> _TASK INSTRUCTIONS_
The expected result is a word-for-word copy of the entries, minus any pictures.

*** Begin section ***

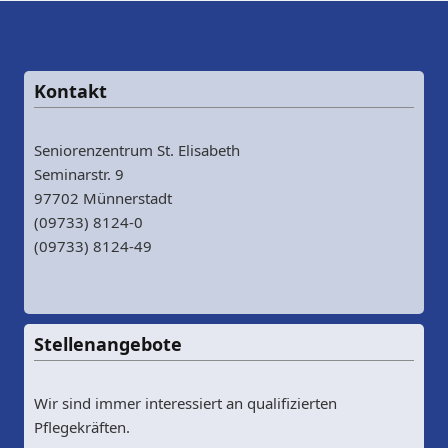
Kontakt
Seniorenzentrum St. Elisabeth
Seminarstr. 9
97702 Münnerstadt
(09733) 8124-0
(09733) 8124-49
Stellenangebote
Wir sind immer interessiert an qualifizierten
Pflegekräften.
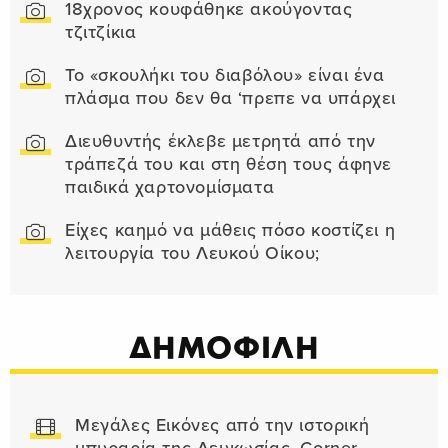
18χρονος κουφάθηκε ακούγοντας
τζιτζίκια
Το «σκουλήκι του διαβόλου» είναι ένα
πλάσμα που δεν θα ‘πρεπε να υπάρχει
Διευθυντής έκλεβε μετρητά από την
τράπεζά του και στη θέση τους άφηνε
παιδικά χαρτονομίσματα
Είχες καημό να μάθεις πόσο κοστίζει η
λειτουργία του Λευκού Οίκου;
ΔΗΜΟΦΙΛΗ
Μεγάλες Εικόνες από την ιστορική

*** End section ***

> _COMPLETED EXERCISE_
Kontakt
Seniorenzentrum St. Elisabeth
Seminarstr. 9
97702 Münnerstadt
(09733) 8124-0
(09733) 8124-49
Stellenangebote
Wir sind immer interessiert an qualifizierten
Pflegekräften.
18χρονος κουφάθηκε ακούγοντας
τζιτζίκια
Το «σκουλήκι του διαβόλου» είναι ένα
πλάσμα που δεν θα ‘πρεπε να υπάρχει
Διευθυντής έκλεβε μετρητά από την
τράπεζά του και στη θέση τους άφηνε
παιδικά χαρτονομίσματα
Είχες καημό να μάθεις πόσο κοστίζει η
λειτουργία του Λευκού Οίκου;
ΔΗΜΟΦΙΛΗ
Μεγάλες Εικόνες από την ιστορική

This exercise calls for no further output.